Un religione che “tira” è sempre integralista, fondata su certezze assolute, essa lega nella Chiesa tutti i fedeli, impone obblighi morali e sociali indiscutibili, attribuendo così una identità. L’islamismo è integralista quasi dovunque, del resto esso è per natura la religione dell’obbedienza (islam significa “sottomissione”, che produce “adesione interiore”, iman, e “azione giusta”, ihsan). Sottomessi a Dio (muslim), non a Maometto: non siamo “maomettani”, ma “musulmani”.

E’ giusto che la religione cristiana eviti i pericoli del fanatismo religioso. Senza, tuttavia, che ciò implichi un indebolimento delle sue certezze, come appare in alcune espressioni dell’attuale pontificato: “Dio non è cattolico”; la Chiesa “è un ospedale da campo, non vuole convertire nessuno”; la morale non è condanna, ma misericordia (“non esistono valori non negoziabili; ma chi sono io, per giudicare?”). Col pericolo che l’ecumenismo divenga rispetto di tutte le religioni, meno della propria.

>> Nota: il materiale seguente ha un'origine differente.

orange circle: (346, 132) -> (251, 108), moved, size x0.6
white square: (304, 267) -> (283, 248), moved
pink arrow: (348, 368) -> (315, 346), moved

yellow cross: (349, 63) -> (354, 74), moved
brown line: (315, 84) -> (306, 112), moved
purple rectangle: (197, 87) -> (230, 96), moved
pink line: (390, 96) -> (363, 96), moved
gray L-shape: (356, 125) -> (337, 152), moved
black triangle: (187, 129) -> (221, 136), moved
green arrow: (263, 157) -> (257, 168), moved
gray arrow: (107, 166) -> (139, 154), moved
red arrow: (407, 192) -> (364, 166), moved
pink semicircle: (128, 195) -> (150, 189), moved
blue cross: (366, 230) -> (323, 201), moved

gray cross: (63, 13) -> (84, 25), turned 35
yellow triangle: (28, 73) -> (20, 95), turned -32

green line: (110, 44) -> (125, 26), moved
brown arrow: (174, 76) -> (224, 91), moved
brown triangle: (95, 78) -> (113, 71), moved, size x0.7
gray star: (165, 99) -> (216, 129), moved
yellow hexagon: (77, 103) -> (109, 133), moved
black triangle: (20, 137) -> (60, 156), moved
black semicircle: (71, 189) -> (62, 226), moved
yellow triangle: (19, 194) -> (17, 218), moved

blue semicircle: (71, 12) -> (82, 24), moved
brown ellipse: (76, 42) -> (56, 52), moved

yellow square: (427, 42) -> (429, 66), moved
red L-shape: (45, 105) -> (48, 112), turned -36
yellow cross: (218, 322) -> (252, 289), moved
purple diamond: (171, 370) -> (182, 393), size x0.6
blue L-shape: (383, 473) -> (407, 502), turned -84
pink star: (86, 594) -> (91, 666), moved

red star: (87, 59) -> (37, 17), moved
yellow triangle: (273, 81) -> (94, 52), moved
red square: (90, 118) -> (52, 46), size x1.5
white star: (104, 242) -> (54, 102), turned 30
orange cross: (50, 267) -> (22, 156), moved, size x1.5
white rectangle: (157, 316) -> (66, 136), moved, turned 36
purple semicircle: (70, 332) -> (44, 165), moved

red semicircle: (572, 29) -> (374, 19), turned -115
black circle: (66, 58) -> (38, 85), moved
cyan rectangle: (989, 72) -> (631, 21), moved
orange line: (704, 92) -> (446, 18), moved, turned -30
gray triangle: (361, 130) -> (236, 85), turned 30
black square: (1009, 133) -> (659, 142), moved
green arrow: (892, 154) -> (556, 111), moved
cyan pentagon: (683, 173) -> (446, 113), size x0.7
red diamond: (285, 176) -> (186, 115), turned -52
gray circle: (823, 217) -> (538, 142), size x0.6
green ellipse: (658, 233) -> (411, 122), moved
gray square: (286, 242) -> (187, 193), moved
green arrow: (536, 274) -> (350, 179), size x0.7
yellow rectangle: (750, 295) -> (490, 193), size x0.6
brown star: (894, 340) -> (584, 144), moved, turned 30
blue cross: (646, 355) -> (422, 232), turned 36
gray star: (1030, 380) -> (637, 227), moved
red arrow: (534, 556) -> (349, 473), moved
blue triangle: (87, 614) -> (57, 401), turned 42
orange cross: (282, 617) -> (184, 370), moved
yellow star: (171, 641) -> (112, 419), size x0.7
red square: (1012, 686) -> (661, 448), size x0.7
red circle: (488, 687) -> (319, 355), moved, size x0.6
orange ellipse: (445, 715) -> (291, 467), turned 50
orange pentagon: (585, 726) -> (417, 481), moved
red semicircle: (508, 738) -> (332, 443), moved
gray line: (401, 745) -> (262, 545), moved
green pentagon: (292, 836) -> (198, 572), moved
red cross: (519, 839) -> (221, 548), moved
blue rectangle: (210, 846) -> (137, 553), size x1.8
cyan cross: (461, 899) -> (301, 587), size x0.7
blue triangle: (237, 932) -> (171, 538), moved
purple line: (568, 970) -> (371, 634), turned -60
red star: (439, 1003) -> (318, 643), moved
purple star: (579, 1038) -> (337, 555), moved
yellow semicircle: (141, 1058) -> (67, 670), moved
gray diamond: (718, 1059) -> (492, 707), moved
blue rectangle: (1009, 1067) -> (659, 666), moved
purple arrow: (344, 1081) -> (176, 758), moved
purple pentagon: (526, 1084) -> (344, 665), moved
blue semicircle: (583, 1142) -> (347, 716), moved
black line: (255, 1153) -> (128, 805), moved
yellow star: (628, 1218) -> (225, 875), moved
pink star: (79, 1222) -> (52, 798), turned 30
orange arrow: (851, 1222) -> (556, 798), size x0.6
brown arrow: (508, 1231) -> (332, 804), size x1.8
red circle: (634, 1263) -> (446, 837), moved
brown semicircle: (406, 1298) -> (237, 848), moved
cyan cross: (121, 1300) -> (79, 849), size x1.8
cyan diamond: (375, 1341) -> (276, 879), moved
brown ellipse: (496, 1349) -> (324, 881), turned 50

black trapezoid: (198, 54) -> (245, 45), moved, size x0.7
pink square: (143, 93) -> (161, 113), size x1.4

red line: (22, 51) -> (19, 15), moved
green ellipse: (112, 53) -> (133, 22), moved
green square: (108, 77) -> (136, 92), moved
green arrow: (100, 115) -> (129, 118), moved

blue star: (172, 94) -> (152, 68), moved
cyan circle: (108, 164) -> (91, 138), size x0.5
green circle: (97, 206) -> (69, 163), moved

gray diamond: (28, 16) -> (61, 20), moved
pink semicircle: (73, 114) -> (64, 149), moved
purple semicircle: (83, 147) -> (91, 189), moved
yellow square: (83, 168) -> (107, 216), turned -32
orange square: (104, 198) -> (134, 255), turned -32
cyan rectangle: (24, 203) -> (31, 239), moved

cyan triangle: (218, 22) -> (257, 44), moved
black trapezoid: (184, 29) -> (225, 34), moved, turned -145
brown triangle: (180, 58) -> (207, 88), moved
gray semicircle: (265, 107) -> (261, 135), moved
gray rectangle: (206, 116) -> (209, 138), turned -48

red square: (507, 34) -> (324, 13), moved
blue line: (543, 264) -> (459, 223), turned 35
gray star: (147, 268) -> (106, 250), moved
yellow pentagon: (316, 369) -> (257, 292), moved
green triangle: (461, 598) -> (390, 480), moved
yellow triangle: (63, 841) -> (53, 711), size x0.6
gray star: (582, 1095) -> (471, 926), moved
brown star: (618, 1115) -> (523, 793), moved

Decadenza della religione cristiana e della civiltà occidentale sono per i laici come per i cattolici una sola cosa. Lo aveva capito a fondo quella insopportabile toscanaccia che fu Oriana Fallaci: ”Il terrorismo è solo la punta più barbara della guerra dell’Islam contro l’Occidente. Più perniciose e catastrofiche sono la religione e l’immigrazione, per cui l’Europa è ormai una Eurabia” (La forza della ragione, 2004).

Anch’io talvolta sono rimasto sconcertato dalla sua intransigenza (La rabbia e l’orgoglio, 2001). Ma le sue intuizioni, anche se sgradevoli, non erano meno acute. Il card. Giacomo Biffi era stato più sintetico, ma non meno realistico: “I cattolici col dialogo ad ogni costo preparano la propria estinzione. L’Europa o ridiventerà cristiana o diventerà musulmana” (L’immigrazione, 2000).